The invaluable John Hayward, being invaluable:
The disturbing political genius of Barack Obama was to realize that many of the limits on executive power are theoretical.  Separation of powers has become a gentleman’s agreement over the past century.  A spirited historical argument can be had over exactly when the process began in earnest, but the bottom line is that ambitious presidents realized the executive could use its power to expand its power, in a way the other branches of government can’t quite match.  Sure, you can point fingers at Supreme Court justices or members of Congress, left and right, who pushed the limits of their authority in various ways, but the executive is uniquely suited to do things like what Palin accurately accuses Obama of doing on the border: deploying the immense resources of the federal government to take actions that change the rules.

However we might chart the history of this degeneration – perhaps it was simply an inevitable result of the central government growing larger, producing a spreading mass of bureaucratic weeds beyond the reach of either legislative gardeners or the public – the bottom line is that Barack Obama realized there’s virtually nothing anyone can do to stop him, provided the media doesn’t turn against him and gin up massive public outrage.  Quite a few of the restrictions on power are now effectively enforced by the media, which is is very strongly partisan, and also favorably disposed toward increasing the size of government.  The same people who went nuts over everything George Bush did are utterly complacent, or even actively supportive, when Obama does the same thing but ten times worse.
Emphasis in original.
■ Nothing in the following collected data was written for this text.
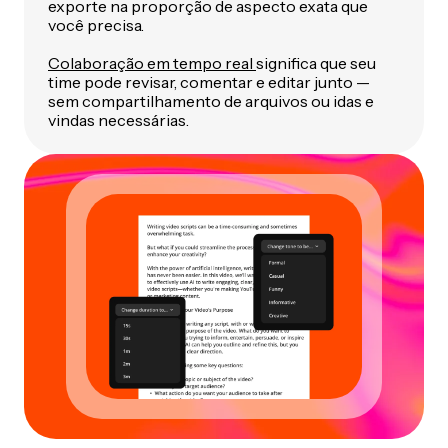
exporte na proporção de aspecto exata que
você precisa.
Colaboração em tempo real
significa que seu
time pode revisar, comentar e editar junto —
sem compartilhamento de arquivos ou idas e
vindas necessárias.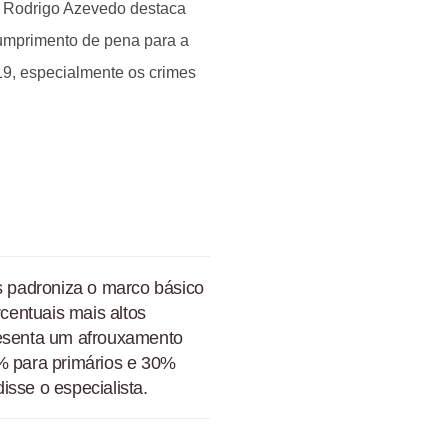
) Rodrigo Azevedo destaca
umprimento de pena para a
9, especialmente os crimes
is padroniza o marco básico
centuais mais altos
resenta um afrouxamento
0% para primários e 30%
sse o especialista.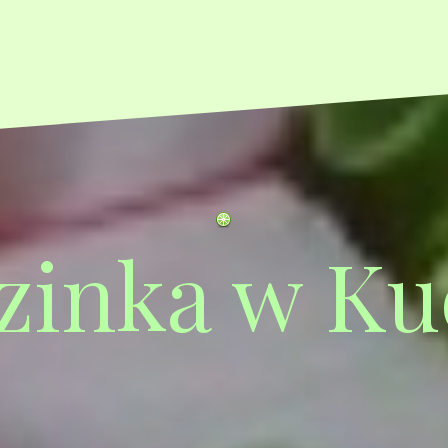
zinka w Ku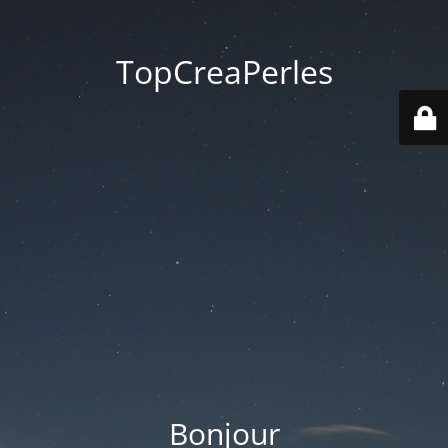
TopCreaPerles
Bonjour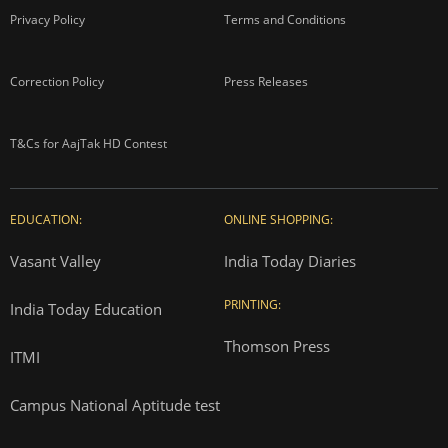
Privacy Policy
Terms and Conditions
Correction Policy
Press Releases
T&Cs for AajTak HD Contest
EDUCATION:
ONLINE SHOPPING:
Vasant Valley
India Today Diaries
PRINTING:
India Today Education
Thomson Press
ITMI
Campus National Aptitude test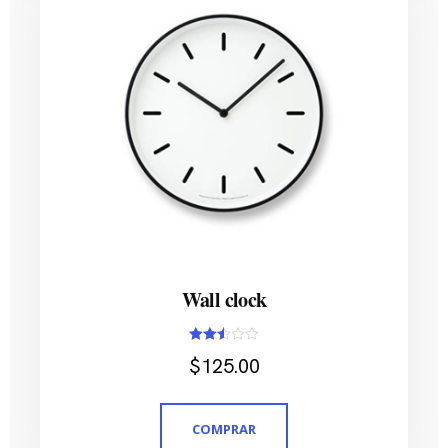
Wall clock
Avaliação
$
125.00
2.51
de 5
COMPRAR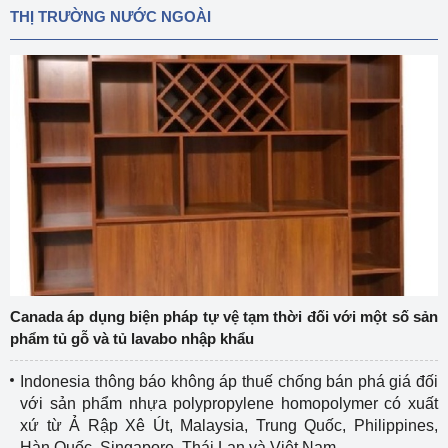
THỊ TRƯỜNG NƯỚC NGOÀI
Canada áp dụng biện pháp tự vệ tạm thời đối với một số sản
phẩm tủ gỗ và tủ lavabo nhập khẩu
Indonesia thông báo không áp thuế chống bán phá giá đối
với sản phẩm nhựa polypropylene homopolymer có xuất
xứ từ Ả Rập Xê Út, Malaysia, Trung Quốc, Philippines,
Hàn Quốc, Singapore, Thái Lan và Việt Nam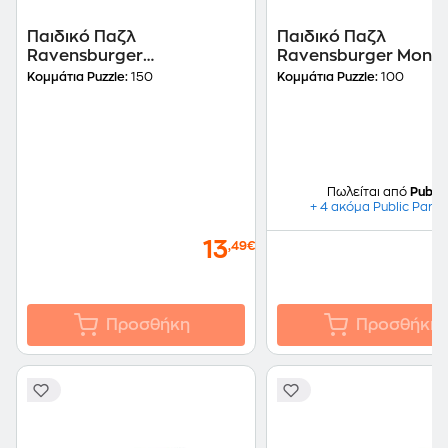
Παιδικό Παζλ
Παιδικό Παζλ
Ravensburger
Ravensburger Monst
Dreamworks: Dragons &
Minecraft (100XXL
Κομμάτια Puzzle:
150
Κομμάτια Puzzle:
100
Heroes (150XXL Κομμάτια)
Κομμάτια)
Πωλείται από
Public
+ 4 ακόμα Public Partn
13
,49€
Προσθήκη
Προσθήκη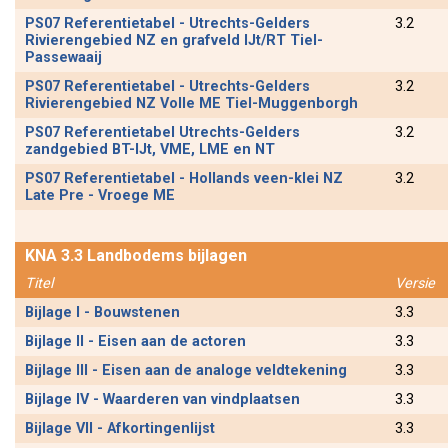
PS07 Referentietabel - Utrechts-Gelders
3.2
Rivierengebied NZ en grafveld IJt/RT Tiel-
Passewaaij
PS07 Referentietabel - Utrechts-Gelders
3.2
Rivierengebied NZ Volle ME Tiel-Muggenborgh
PS07 Referentietabel Utrechts-Gelders
3.2
zandgebied BT-IJt, VME, LME en NT
PS07 Referentietabel - Hollands veen-klei NZ
3.2
Late Pre - Vroege ME
KNA 3.3 Landbodems bijlagen
Titel
Versie
Bijlage I - Bouwstenen
3.3
Bijlage II - Eisen aan de actoren
3.3
Bijlage III - Eisen aan de analoge veldtekening
3.3
Bijlage IV - Waarderen van vindplaatsen
3.3
Bijlage VII - Afkortingenlijst
3.3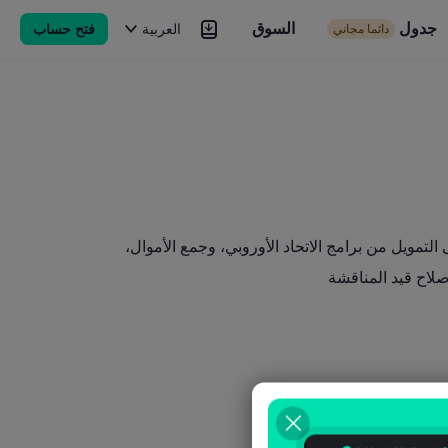
جدول
السوق
السوق
العربية
فتح حساب
دائما مجاني
Brokers
المزيد
التمويل من برامج الاتحاد الأوروبي، وجمع الأموال،
لاح قيد المناقشة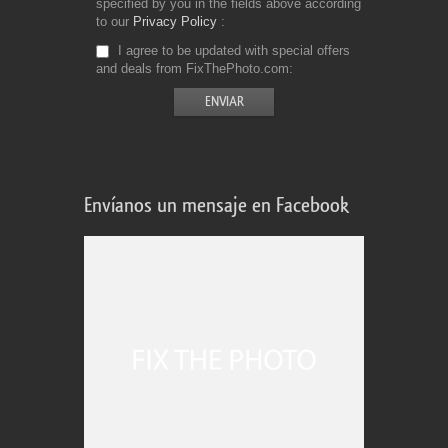
specified by you in the fields above according
to our
Privacy Policy
I agree to be updated with special offers
and deals from FixThePhoto.com
Envíanos un mensaje en Facebook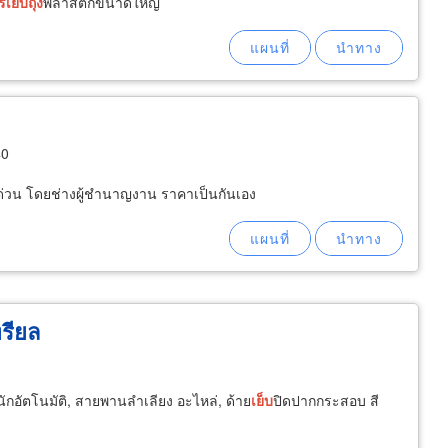
ร
เย็บ
ถุง
พลาสติกขนาดใหญ่
40
มด่วน โดยช่างผู้ชำนาญงาน ราคาเป็นกันเอง
ทรียล
นักอัตโนมัติ, สายพานลำเลียง อะไหล่, ด้าย
เย็บ
ปิดปากกระสอบ สี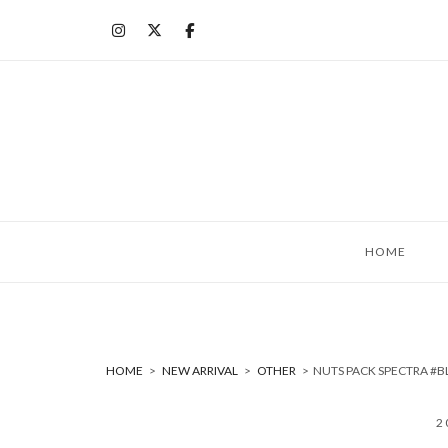
コ
ン
テ
ン
ツ
へ
ス
キ
ッ
HOME
プ
HOME
>
NEW ARRIVAL
>
OTHER
>
NUTS PACK SPECTRA
2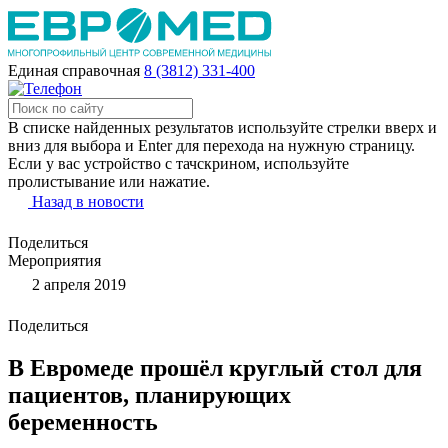
Единая справочная
8 (3812) 331-400
В списке найденных результатов используйте стрелки вверх и
вниз для выбора и Enter для перехода на нужную страницу.
Если у вас устройство с тачскрином, используйте
пролистывание или нажатие.
Назад в новости
Поделиться
Мероприятия
2 апреля 2019
Поделиться
В Евромеде прошёл круглый стол для
пациентов, планирующих
беременность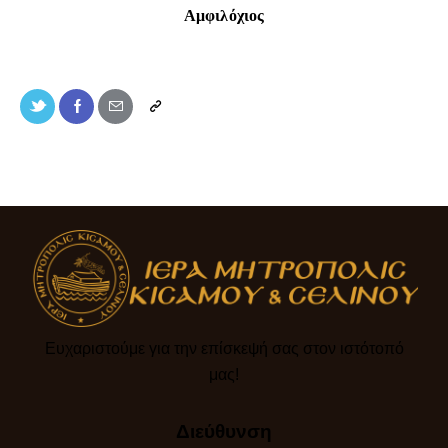
Αμφιλόχιος
Ευχαριστούμε για την επίσκεψή σας στον ιστότοπό
μας!​
Διεύθυνση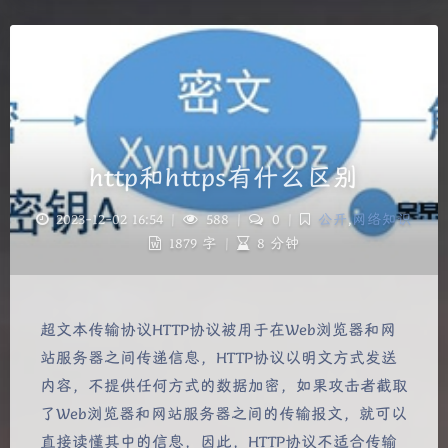
http和https有什么区别
2023-12-02 16:54
|
588
|
0
|
公开
,
网络知识
1879 字
|
8 分钟
超文本传输协议HTTP协议被用于在Web浏览器和网
站服务器之间传递信息，HTTP协议以明文方式发送
夜间模式
内容，不提供任何方式的数据加密，如果攻击者截取
了Web浏览器和网站服务器之间的传输报文，就可以
Sans Serif
Serif
直接读懂其中的信息，因此，HTTP协议不适合传输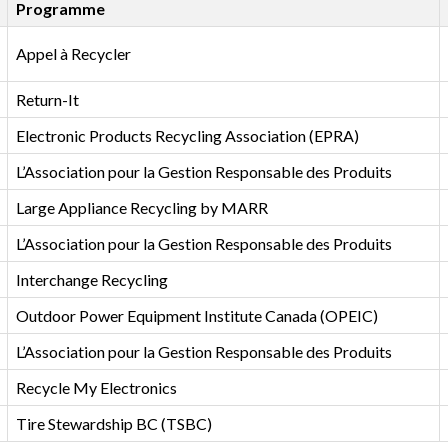
Programme
Appel à Recycler
Return-It
Electronic Products Recycling Association (EPRA)
L’Association pour la Gestion Responsable des Produits
Large Appliance Recycling by MARR
L’Association pour la Gestion Responsable des Produits
Interchange Recycling
Outdoor Power Equipment Institute Canada (OPEIC)
L’Association pour la Gestion Responsable des Produits
Recycle My Electronics
Tire Stewardship BC (TSBC)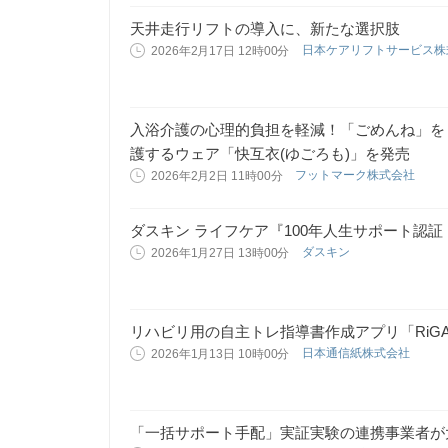
天井走行リフトの導入に、新たな選択肢
日本ケアリフトサービス
2026年2月17日 12時00分
入浴介護の心理的負担を軽減！「ごめんね」を
護するウェア「快互衣(ゆごろも)」を発売
フットマーク株式会社
2026年2月2日 11時00分
ダスキン ライフケア『100年人生サポート認
ダスキン
2026年1月27日 13時00分
リハビリ用の自主トレ指導書作成アプリ「RiG
日本通信紙株式会社
2026年1月13日 10時00分
「一括サポート手配」実証実験の連携事業者が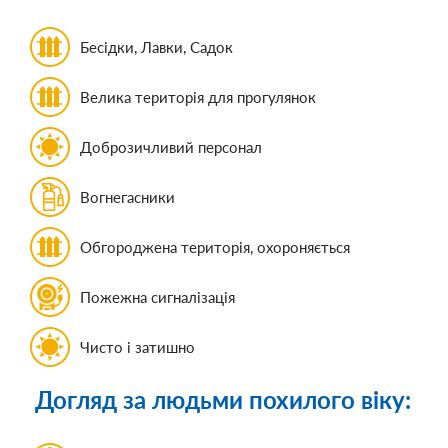
Бесідки, Лавки, Садок
Велика територія для прогулянок
Доброзичливий персонал
Вогнегасники
Обгороджена територія, охороняється
Пожежна сигналізація
Чисто і затишно
Догляд за людьми похилого віку: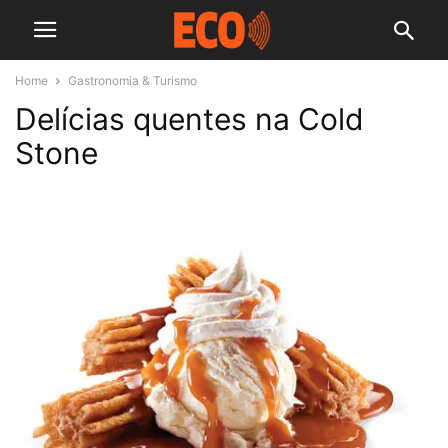
Home
Gastronomia & Turismo
Delícias quentes na Cold
Stone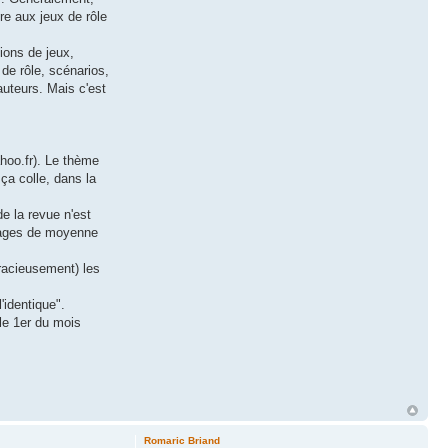
re aux jeux de rôle
tions de jeux,
de rôle, scénarios,
auteurs. Mais c'est
hoo.fr). Le thème
ça colle, dans la
de la revue n'est
 pages de moyenne
gracieusement) les
'identique".
le 1er du mois
Romaric Briand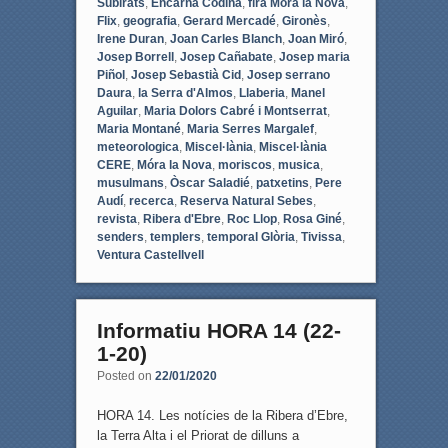
Subirats
,
Encarna Codina
,
fira Móra la Nova
,
Flix
,
geografia
,
Gerard Mercadé
,
Gironès
,
Irene Duran
,
Joan Carles Blanch
,
Joan Miró
,
Josep Borrell
,
Josep Cañabate
,
Josep maria
Piñol
,
Josep Sebastià Cid
,
Josep serrano
Daura
,
la Serra d'Almos
,
Llaberia
,
Manel
Aguilar
,
Maria Dolors Cabré i Montserrat
,
Maria Montané
,
Maria Serres Margalef
,
meteorologica
,
Miscel·lània
,
Miscel·lània
CERE
,
Móra la Nova
,
moriscos
,
musica
,
musulmans
,
Òscar Saladié
,
patxetins
,
Pere
Audí
,
recerca
,
Reserva Natural Sebes
,
revista
,
Ribera d'Ebre
,
Roc Llop
,
Rosa Giné
,
senders
,
templers
,
temporal Glòria
,
Tivissa
,
Ventura Castellvell
Informatiu HORA 14 (22-
1-20)
Posted on
22/01/2020
HORA 14. Les notícies de la Ribera d’Ebre,
la Terra Alta i el Priorat de dilluns a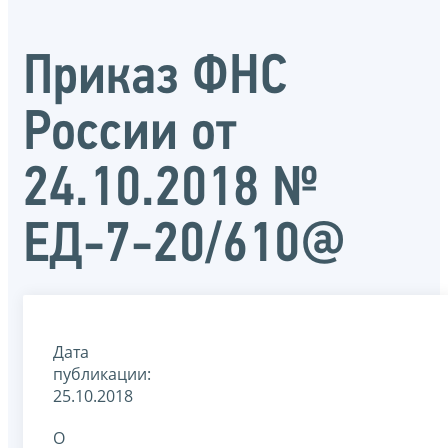
Приказ ФНС
России от
24.10.2018 №
ЕД-7-20/610@
Дата
публикации:
25.10.2018
О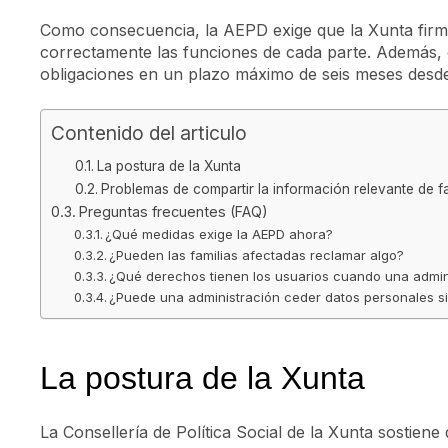
Como consecuencia, la AEPD exige que la Xunta firm
correctamente las funciones de cada parte. Además, 
obligaciones en un plazo máximo de seis meses desde 
Contenido del articulo
La postura de la Xunta
Problemas de compartir la información relevante de f
Preguntas frecuentes (FAQ)
¿Qué medidas exige la AEPD ahora?
¿Pueden las familias afectadas reclamar algo?
¿Qué derechos tienen los usuarios cuando una admin
¿Puede una administración ceder datos personales s
La postura de la Xunta
La Consellería de Política Social de la Xunta sostiene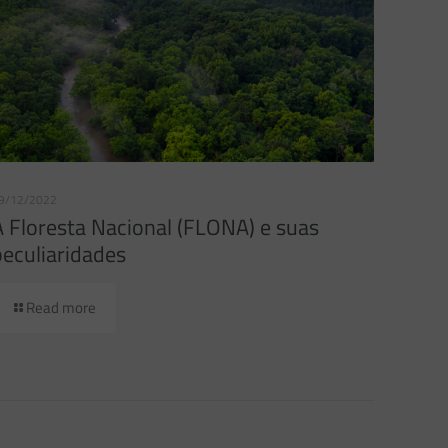
9/12/2022
A Floresta Nacional (FLONA) e suas
peculiaridades
Read more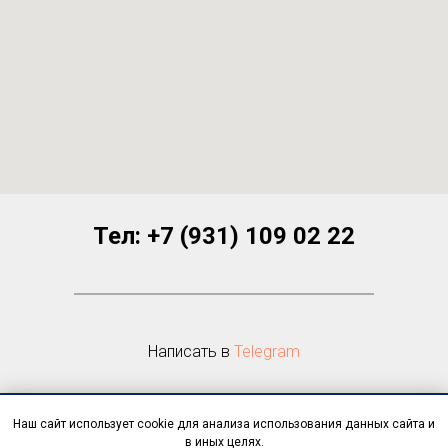
Тел:
+7 (931) 109 02 22
Написать в
Telegram
Наш сайт использует cookie для анализа использования данных сайта и
©
STOCK PHOTOS FROM
в иных целях.
Все фотоматериалы и тексты принадлежат их владельцам и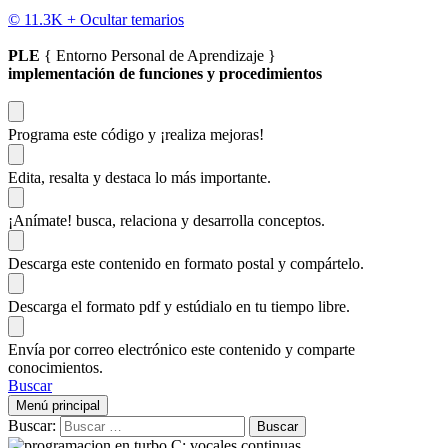
© 11.3K +
Ocultar temarios
PLE
{ Entorno Personal de Aprendizaje }
implementación de funciones y procedimientos
Programa este código
y ¡realiza mejoras!
Edita, resalta y destaca
lo más importante.
¡Anímate!
busca, relaciona y desarrolla conceptos.
Descarga
este contenido en formato postal y compártelo.
Descarga el formato pdf y estúdialo
en tu tiempo libre.
Envía por correo electrónico este contenido y
comparte
conocimientos.
Buscar
Menú principal
Buscar: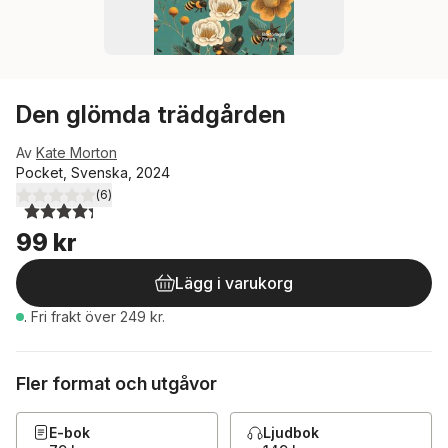
Den glömda trädgården
Av
Kate Morton
Pocket, Svenska, 2024
(
6
)
4,3
utav 5 stjärnor. Totalt antal röster:
99 kr
Lägg i varukorg
.
Fri frakt över 249 kr.
Fler format och utgåvor
E-bok
Ljudbok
Hayward is discussing the quixotic call from Sarah Palin for impeachment for the Leader of the Free World, but his larger point is more important. Everyone, including Sarah Palin, knows that any attempt to impeach Barack Obama is a nonstarter. We have at least a half dozen political scandals going on at the moment and not one of them will bring Obama down. You can't, because the executive branch has an overwhelming amount of resources available to reward friends and punish enemies. A great deal of law enforcement is done through regulation, not statute, and as long as the agencies are on board, a president can do damn well whatever he pleases. There's a reason that Obama is willing to spend his time shooting pool with John Hickenlooper and fundraising, all while pointedly refusing to join Texas politicians from both sides of the aisle when they ask him to visit the border; he'll pay no real political price for it. Back to Hayward:
There’s always the danger that a serious impeachment threat would rally disaffected Democrats around a President with cellar-dwelling approval ratings, with perhaps enough spare energy to influence some congressional races.  This is, again, a political consideration, not a structural argument… but the structure is inert without political force to animate it.

Which is not a bad way to sum up the problem with living in a post-Constitutional non-Republic: there aren’t many abstract limits on power, and the public is generally comfortable with that.  They’re getting more into this idea of an “elective monarchy,” which is just a way of putting a charismatic human face on the sort of majority mob rule the Founders were terrified of.  The average person interprets this system as “Whatever the majority supports, the government is empowered to do,” but a more accurate rendition would be “the government can do anything it wants, unless a substantial majority says no.”  Both of those creeds are a horrible way to run a Republic, but there’s a world of difference between them, and the latter is much worse.
Again, emphasis in original. Dick Cheney claimed that his boss had enormous power over the government when he promulgated the notion of a "unitary executive."  Cheney was mostly talking about foreign policy and warmaking in particular, but if the president has such powers in that arena, it's difficult to imagine that he wouldn't be able to effectively extend similar powers in domestic matters. That's what's going on here. There was a time when liberals denounced this sort of thinking. Not any more.

2 comments:

W.B. Picklesworth said...

All of which is to say that the American Republic is dead. And it died of what the Founders feared. There will come a time when historians will be able to ask, "Was it a good experiment? Or did it cause more damage than not?"

Gino said...

like i've said before, we've hit the iceberg.